Nothing but the pictures should be left out when the entries below are duplicated.

[Opening DATA section]

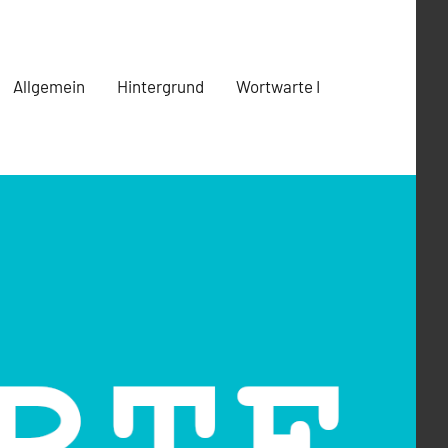
Allgemein
Hintergrund
Wortwarte I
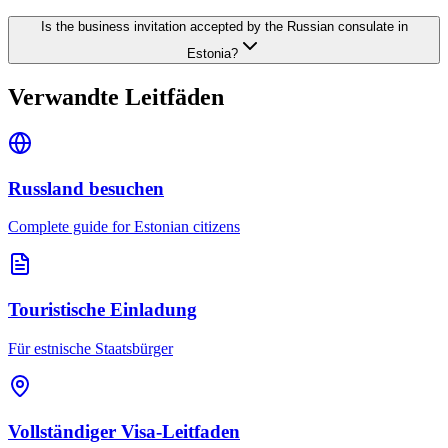
Is the business invitation accepted by the Russian consulate in
Estonia?
Verwandte Leitfäden
Russland besuchen
Complete guide for Estonian citizens
Touristische Einladung
Für estnische Staatsbürger
Vollständiger Visa-Leitfaden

[Closing DATA section]

OUTPUT BELOW:
Allgemein
Hintergrund
Wortwarte I
Is the business invitation accepted by the Russian consulate in
Estonia?
Verwandte Leitfäden
Russland besuchen
Complete guide for Estonian citizens
Touristische Einladung
Für estnische Staatsbürger
Vollständiger Visa-Leitfaden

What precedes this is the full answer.